A Prince's Treasure
120 objects from the Royal Collection return to the Royal Pavilion in Brighton
Pair of vases with mounts
vase: 1750-99, mounts: 1815-16Porcelain with light celadon glaze painted in white slip, mounted in gilt metal | 103.0 x 45.0 x 39.0 cm (whole object) | RCIN 2377
A Chinese porcelain vase with English gilt-bronze mounts. With tubular neck, having a domed cover with pomegranate finial. Painted all over in white slip with vine sprays, clambering squirrels and butterflies. The mouth is mounted with a gilt bronze cup with a reeded ring between two flat burnished rings above a cavetto moulding, and a further reeded ring between two concave ring mouldings, above a deep apron of acanthus leaves over ridged, shell-like foliage. Fitted to either side, and joined to the larger reeded ring band with a ball, is a pair of heavily cast flat scrolled handles, the outside of which is cast with a double band of guilloche; where it is attached to the shoulder below, the scroll rests on a half-palmette; the handles sit on side straps following the contours of the vase, the straps with two flat burnished outer edges enclosing a slightly concave pounced ground. The vase’s foot sits in a cup of eight heavily cast acanthus leaves on a waisted, stepped, circular moulded foot.

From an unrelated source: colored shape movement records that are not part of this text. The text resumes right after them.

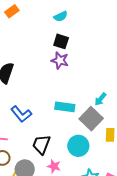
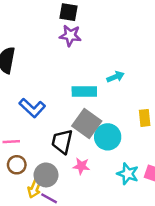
cyan arrow: (100, 99) -> (115, 77), moved, turned -144
gray square: (91, 119) -> (87, 124), moved

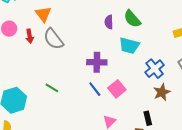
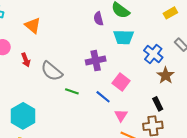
red arrow: (30, 36) -> (26, 60), moved
gray semicircle: (53, 39) -> (52, 71), moved
green line: (52, 88) -> (72, 91), moved
blue line: (95, 89) -> (103, 97), moved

Supplied to the Prince Regent, for Carlton House, by the Vulliamys whose bill of £388 10s for the mounting was submitted in 1816 (National Archives LC 11/20). Pyne’s Royal Residences (Pyne 1819, II, pl. opp. p. 58, p. 60) illustrates the pair of vases in the Golden Drawing Room at Carlton House, where they were placed on stepped gilt plinths. At Buckingham Palace, they may be seen in J. Roberts’s 1857 watercolour of the Principal Corridor.
Text adapted from Chinese and Japanese Works of Art in the Collection of Her Majesty The Queen: Volume II.